Cracking the Code

Cracking our genetic code leads to the discovery of America’s character—that is, what’s in the hearts and minds of “We the People of the United States, in Order to form a more perfect Union,” as the Preamble introduces our Constitution. Are we, in truth, heading toward a more perfect Union? How do we pursue that more effectively? Let’s take a closer look.

Consider that the United States is an organized system in an open society. The US Constitution sets up a federal government designed to enable the consent of the governed and to protect the rights of its citizens.  It divides the government into three separate but interdependent branches. The president is commander in chief of the armed forces, but not chief executive of the government. As the principal leader, he must negotiate the direction of his administration with Congress in order to enact his national agenda.

Organizations are aggregations of human beings guided by a genetic code of their own. They are analogous to a genetic architecture that frames the future and, therefore, the seed from which this future germinates. Organizational leadership evolves in the relationships of the people who serve them in one role or another.

Genetic codes carry the organizational DNA or ODNA just as human beings carry their living DNA. As aggregates of their people, they create policies and carry out programs following practices that are unique in their genetic architecture. These genetic attributes are the super genes that mature their organizational development.

These super genes function metaphorically as the organizational driver, nucleus, and accelerator or ODNA. The Driver is the life stream or cultural superfluid that carries the elements of the organizational DNA. It corresponds with the organization’s high mission. In the case of the Constitution’s Preamble, it is the authority of the People of the United States who may be forming a more perfect Union and who are the population, but not the property, of the nation.

In the Preamble, the Nucleus corresponds with its grand strategy: Justice, domestic Tranquility, the common defence, and the general Welfare. These are, in essence, an ordered sequence of interconnected steps which, when taken, lead toward realization of the organizational mission. They are the core from which a unified organizational body develops. Without any one or more of these steps, the organization missteps and destabilizes. Instability can become a grave threat to the organization’s functioning and, therefore, to its future.

The Preamble’s Accelerator corresponds to the unity of its leadership in securing the Blessings of Liberty for the benefit of its people and their Posterity, as set in the Constitution, on behalf of America as one nation—presumably a just society of civic virtues. The unity and stability of the nation as a whole is quite dependent upon its leadership. And its leadership, in turn, is wholly integrated with the nature of its followers. Sustainable leadership and willing followers are dependent upon one another.

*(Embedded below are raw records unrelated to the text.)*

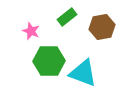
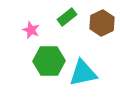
brown hexagon: moved 4 px up; rotated 15 degrees counterclockwise
pink star: moved 1 px up
cyan triangle: rotated 32 degrees counterclockwise
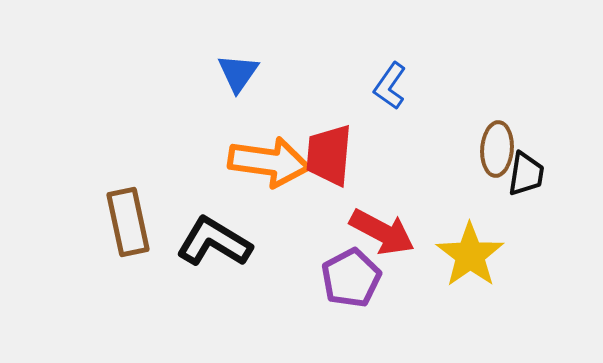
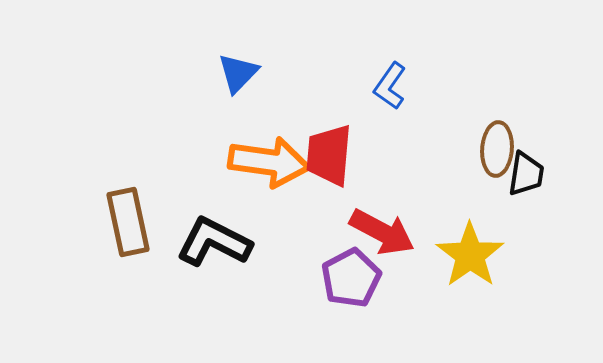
blue triangle: rotated 9 degrees clockwise
black L-shape: rotated 4 degrees counterclockwise
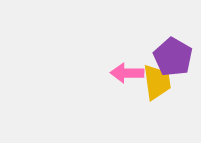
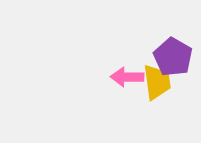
pink arrow: moved 4 px down
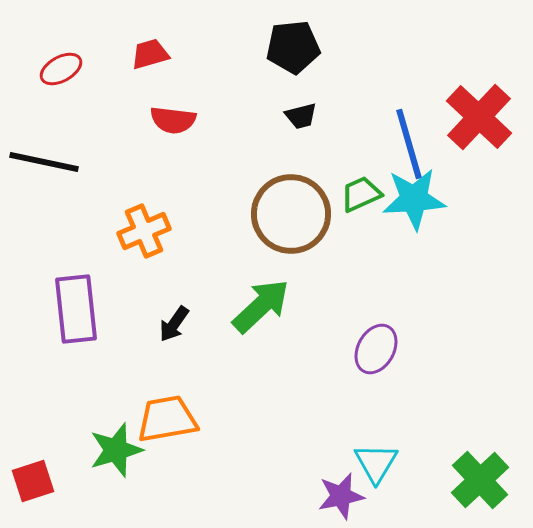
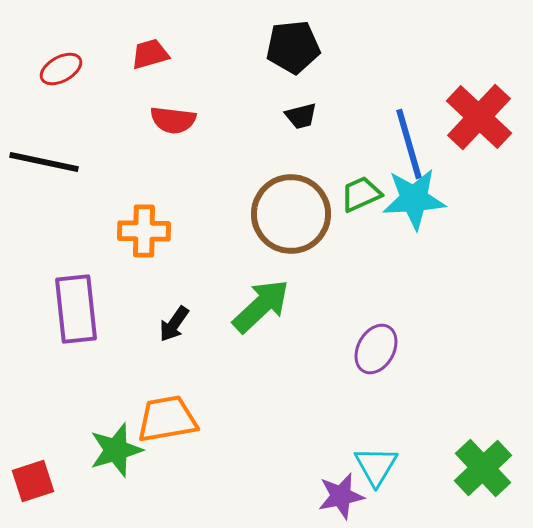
orange cross: rotated 24 degrees clockwise
cyan triangle: moved 3 px down
green cross: moved 3 px right, 12 px up
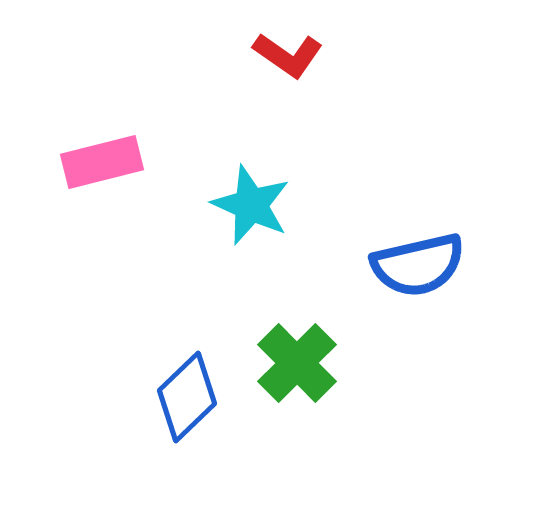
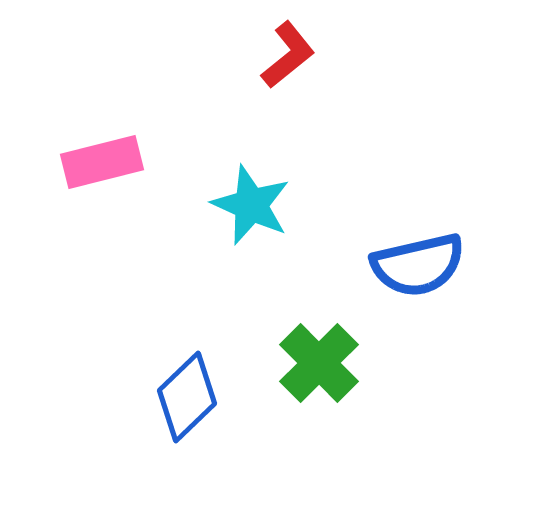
red L-shape: rotated 74 degrees counterclockwise
green cross: moved 22 px right
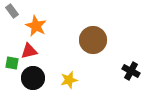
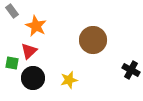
red triangle: rotated 30 degrees counterclockwise
black cross: moved 1 px up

In fact, the finest leaders are also followers, and the most reliable followers are also leaders.

Looking at the prospects of America today, the Driver becomes the issue of economic growth for all hopeful Americans. Life, liberty, and the pursuit of happiness, as Thomas Jefferson considered them, were all one—three aspects of a single reality, the well-being of individual citizens. When, however, the quality of life and the degree of liberty produce unhappiness, there are more troubled experiences, upset lives, and angry temperaments. Instability rises and civic virtue deflates. Government suffers as the public dissembles. Leadership falters, democracy fractures, and the nation is endangered.

When this is the case as it is now, the nucleus reorients to the issue of mutual security, a fear mode for many Americans—fear of terrorism from any source, war of any type, or poverty by any definition—that deactivates them as producers of healthy growth and activates them as disgruntled non-producers of community well-being.

In any case, the accelerator reflects the state of national governability for Americans. Here is where we are experiencing  a very significant indifference among prospective voters. In the 2016 election, for example, the largest block of 235 million eligible voters were 106 million nonvoters! And this doesn’t include millions not registered to vote. In a democracy of 323 million people that number is  alarming. It indicates that huge numbers of people are opted out of our democratic system.

Cracking our genetic code does lead to the discovery of America’s character, if we pursue it honestly. Because that, in turn, will lead us to the truth about the strength of our nation.